Importantly, more traditional and clinically well-integrated ways of classifying tumor can also be complemented using the t-SNE-based profiling described here so as to allow for the identification of more or less challenging tumor subsets. This was well-illustrated for breast cancer where the TNBC and Luminal A subtypes, already long-known as having distinct outcomes [23, 24, 26,27,28,29], could both be subdivided, albeit with different set of transcripts (Fig. 6). The high-risk TNBC group was particularly interesting as these patients’ t-SNE profiles and their long-term survival, were entirely driven by the expression of Sfrp2 (Fig. 6b,c & g). Sfrp2 (“secreted frizzled-related protein”) is a cell surface protein that is highly expressed by breast cancer-associated endothelial cells and correlates inversely with survival [51]. Monoclonal antibody-mediated inhibition of Sfrp2 has been show to reduce tumor growth and prolong survival in a mouse model of TNBC [52]. This suggests the intriguing possibility that some transcripts that are predictive of survival may not necessarily be expressed by actual tumor cells but rather by stromal elements that play critical roles in maintaining tumor growth, nutrition and oxygenation [53].

For both bladder and head and neck squamous cell cancer, t-SNE profiling also complemented and strengthened the well-recognized prognostic power of classical clinical staging, which is largely predicated on well-established clinico-pathologic criteria such as tumor size and location, local invasion, lymphatic involvement and distant metastatic spread, with the latter being indicative of the most advanced, i.e. Stage IV, disease [54]. The fact that the t-SNE clusters of stage IV tumors were indistinguishable from those of their less advanced counterparts (Fig. 7b&d) argues that, rather than simply being correlated with and perhaps the result of more advanced disease, transcript expression patterns are a fundamental property of their respective tumor that likely precedes the onset of metastatic dissemination. More extensive testing involving additional cancers and transcript pathways will be required to determine how t-SNE-based analyses can best be integrated with these more traditional types of evaluation so as to establish the best clinical practice.

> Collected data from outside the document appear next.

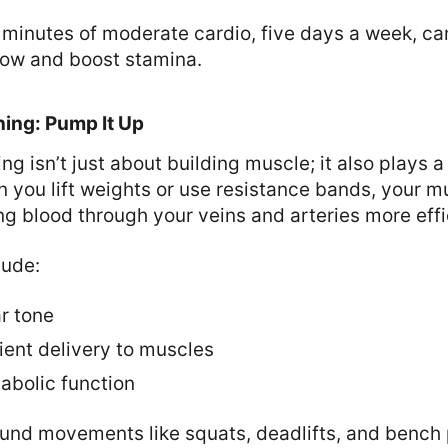
minutes of moderate cardio, five days a week, can
low and boost stamina.
ning: Pump It Up
ng isn’t just about building muscle; it also plays a 
n you lift weights or use resistance bands, your m
ng blood through your veins and arteries more effi
lude:
r tone
ient delivery to muscles
bolic function
nd movements like squats, deadlifts, and bench 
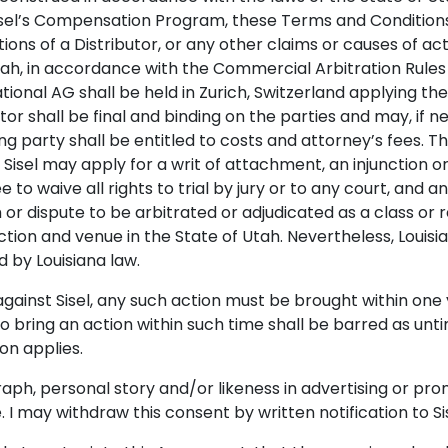
Sisel’s Compensation Program, these Terms and Conditions, 
ions of a Distributor, or any other claims or causes of acti
 Utah, in accordance with the Commercial Arbitration Rules
rnational AG shall be held in Zurich, Switzerland applyin
ator shall be final and binding on the parties and may, if
ng party shall be entitled to costs and attorney’s fees. T
isel may apply for a writ of attachment, an injunction or 
ee to waive all rights to trial by jury or to any court, and
im or dispute to be arbitrated or adjudicated as a class or
ction and venue in the State of Utah. Nevertheless, Louis
d by Louisiana law.
n against Sisel, any such action must be brought within on
 to bring an action within such time shall be barred as unt
ion applies.
aph, personal story and/or likeness in advertising or pro
 may withdraw this consent by written notification to Sis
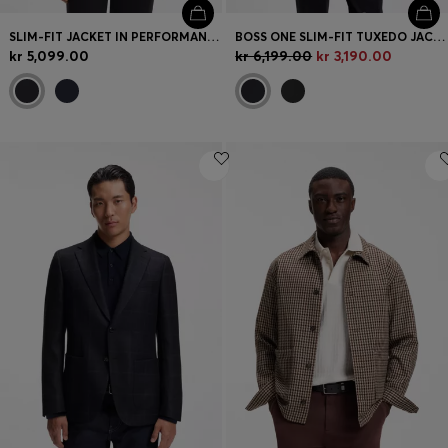
SLIM-FIT JACKET IN PERFORMANCE-STRETCH JERSEY
BOSS ONE SLIM-FIT TUXEDO JACKET IN VIRGIN-WOOL SERGE
kr 5,099.00
kr 6,199.00
kr 3,190.00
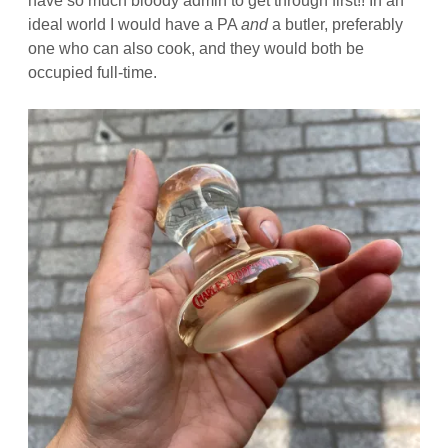
have so much bloody admin to get through first!! In an
ideal world I would have a PA
and
a butler, preferably
one who can also cook, and they would both be
occupied full-time.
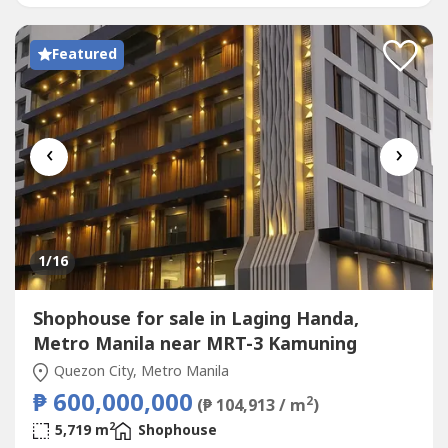
EQUIPPED WITH BRAND-NEW AIR-CONDITIONING
UNITS• 2 LARGE PRESSURIZED STORAGE...
Featured
‹
›
1
/16
Shophouse for sale in Laging Handa,
Metro Manila near MRT-3 Kamuning
Quezon City, Metro Manila
₱ 600,000,000
2
(₱ 104,913 / m
)
2
5,719 m
Shophouse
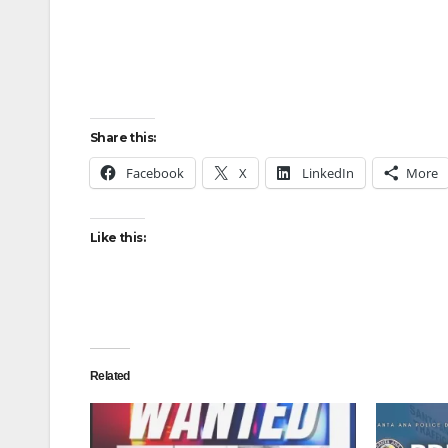
Share this:
Facebook
X
LinkedIn
More
Like this:
Related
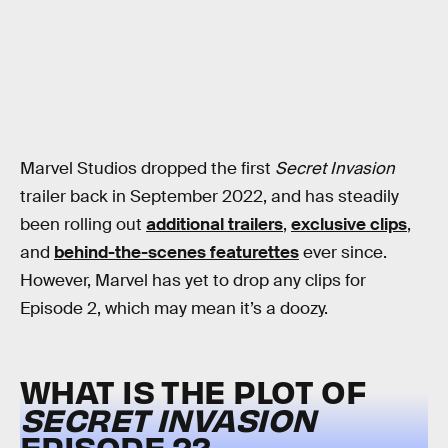
Marvel Studios dropped the first
Secret Invasion
trailer back in September 2022, and has steadily
been rolling out
additional trailers
,
exclusive clips
,
and
behind-the-scenes featurettes
ever since.
However, Marvel has yet to drop any clips for
Episode 2, which may mean it’s a doozy.
WHAT IS THE PLOT OF
SECRET INVASION
EPISODE 2?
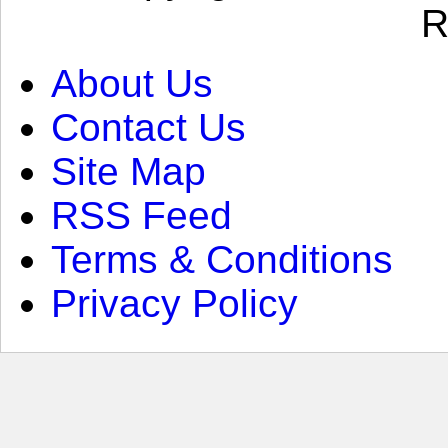
R
About Us
Contact Us
Site Map
RSS Feed
Terms & Conditions
Privacy Policy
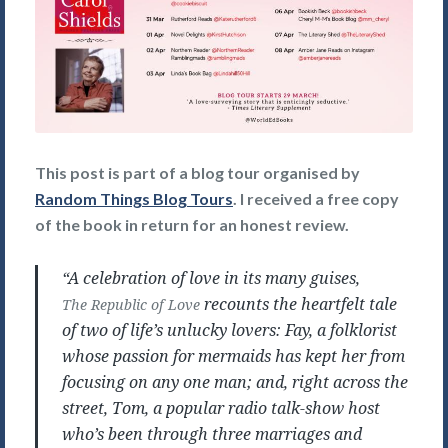
This post is part of a blog tour organised by
Random Things Blog Tours
. I received a free copy
of the book in return for an honest review.
“A celebration of love in its many guises,
recounts the heartfelt tale
The Republic of Love
of two of life’s unlucky lovers: Fay, a folklorist
whose passion for mermaids has kept her from
focusing on any one man; and, right across the
street, Tom, a popular radio talk-show host
who’s been through three marriages and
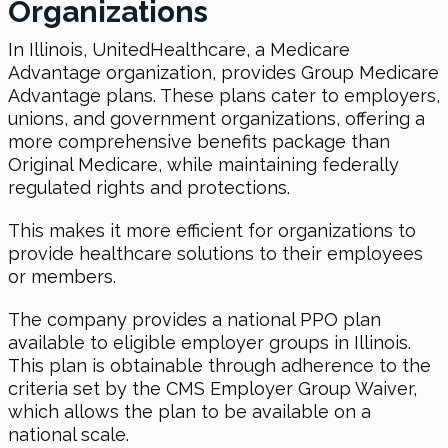
Organizations
In Illinois, UnitedHealthcare, a Medicare
Advantage organization, provides Group Medicare
Advantage plans. These plans cater to employers,
unions, and government organizations, offering a
more comprehensive benefits package than
Original Medicare, while maintaining federally
regulated rights and protections.
This makes it more efficient for organizations to
provide healthcare solutions to their employees
or members.
The company provides a national PPO plan
available to eligible employer groups in Illinois.
This plan is obtainable through adherence to the
criteria set by the CMS Employer Group Waiver,
which allows the plan to be available on a
national scale.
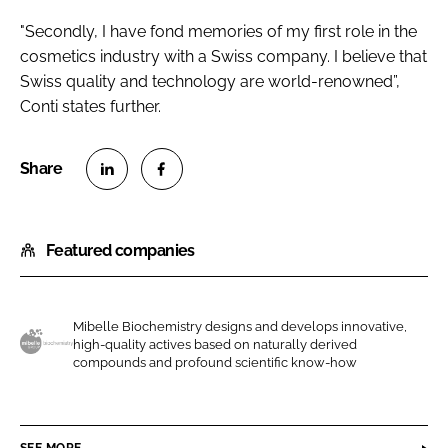
"Secondly, I have fond memories of my first role in the
cosmetics industry with a Swiss company. I believe that
Swiss quality and technology are world-renowned”,
Conti states further.
S
S
h
h
Featured companies
a
a
r
r
e
e
o
o
Mibelle Biochemistry designs and develops innovative,
high-quality actives based on naturally derived
n
n
M
compounds and profound scientific know-how
L
F
i
i
a
b
n
c
e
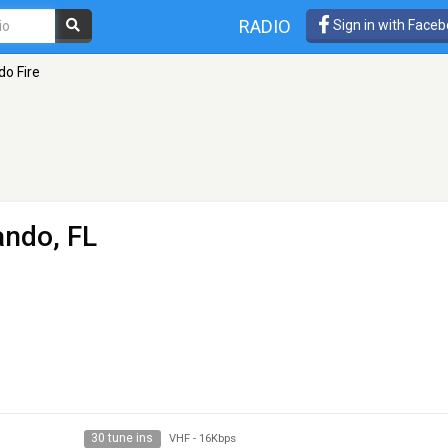
RADIO
Sign in with Face
do Fire
ando, FL
30 tune ins
VHF
-
16Kbps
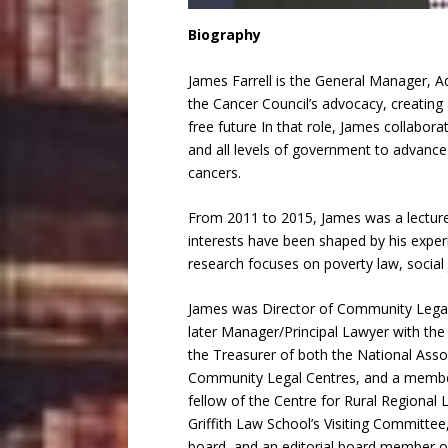
Biography
James Farrell is the General Manager, 
the Cancer Council’s advocacy, creating 
free future In that role, James collabo
and all levels of government to advance
cancers.
From 2011 to 2015, James was a lecturer
interests have been shaped by his exper
research focuses on poverty law, social 
James was Director of Community Lega
later Manager/Principal Lawyer with th
the Treasurer of both the National Asso
Community Legal Centres, and a member
fellow of the Centre for Rural Regional 
Griffith Law School’s Visiting Committ
board, and an editorial board member of 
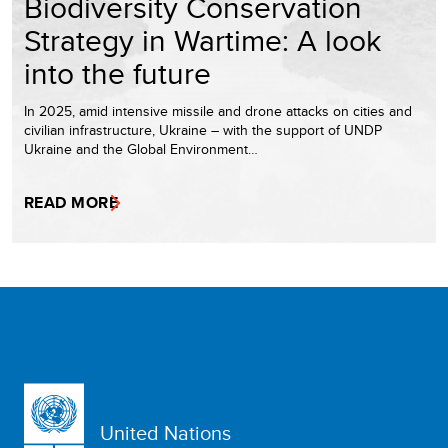
Biodiversity Conservation
Strategy in Wartime: A look
into the future
In 2025, amid intensive missile and drone attacks on cities and
civilian infrastructure, Ukraine – with the support of UNDP
Ukraine and the Global Environment…
READ MORE
United Nations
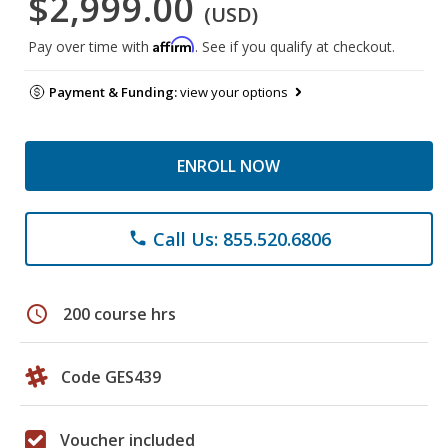
$2,999.00
(USD)
Affirm
Pay over time with
. See if you qualify at checkout.
Payment & Funding:
view your options
ENROLL NOW
Call Us: 855.520.6806
phone
schedule
200 course hrs
Code GES439
Voucher included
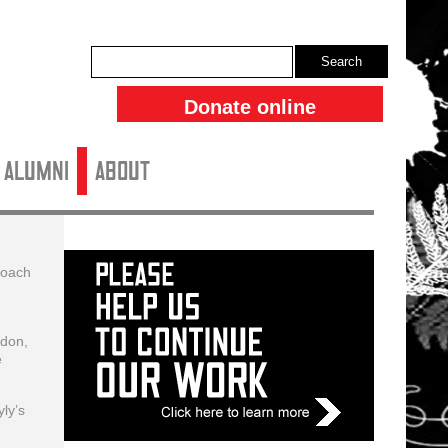
Search
Donate online
ALUMNI
About
roach
ndon,
e
ly’s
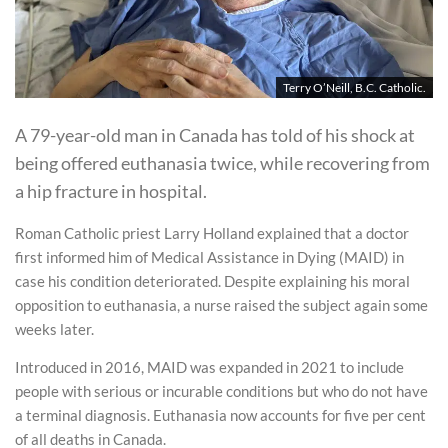
Terry O’Neill, B.C. Catholic.
A 79-year-old man in Canada has told of his shock at
being offered euthanasia twice, while recovering from
a hip fracture in hospital.
Roman Catholic priest Larry Holland explained that a doctor
first informed him of Medical Assistance in Dying (MAID) in
case his condition deteriorated. Despite explaining his moral
opposition to euthanasia, a nurse raised the subject again some
weeks later.
Introduced in 2016, MAID was expanded in 2021 to include
people with serious or incurable conditions but who do not have
a terminal diagnosis. Euthanasia now accounts for five per cent
of all deaths in Canada.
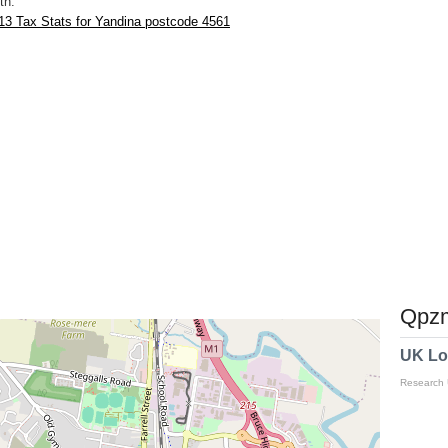
th.
13 Tax Stats for Yandina postcode 4561
Qpzm
UK Lo
Research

It is important to emphasize that, like all other clinic-pathologic, biochemical and molecular analyses, the results generated by t-SNE profiling must be interpreted cautiously and in light of other factors that are not necessarily accounted for by the analysis itself and that, either individually or together, could affect long-term outcomes. These might include such non-mutually exclusive factors as age and frailty, co-existing organ dysfunction that limits chemotherapy dosing, disparities in the quality of care or the inability to initiate or continue treatment.

Conclusions

Collectively, our results demonstrate that the expression patterns rather than the absolute levels of small, functionally related sets of transcripts can be used to achieve highly accurate projections of long-term survival in the vast majority of cancer patients. In most instances, several different pathways can be selected for the analysis of any particular tumor type. Together, the pathways can be used to predict survival in at least three and as many as 14 different tumor types for which the approach is applicable. Additional versatility is demonstrated by the fact that tandem t-SNE profiling or t-SNE profiling in conjunction with whole transcriptome analysis affords even greater refinement of survival prediction. This remains true when t-SNE profiling is combined with more traditional forms of tumor assessment such as immuno-histochemical staining and clinic-pathologic staging. Future efforts should continue to focus on and improve the benefits offered by such combinatorial analyses. While the prognostic advantages of these sequential approaches may initially be somewhat limited in their statistical power by relatively small patient numbers, this is likely to diminish with the accrual of additional data.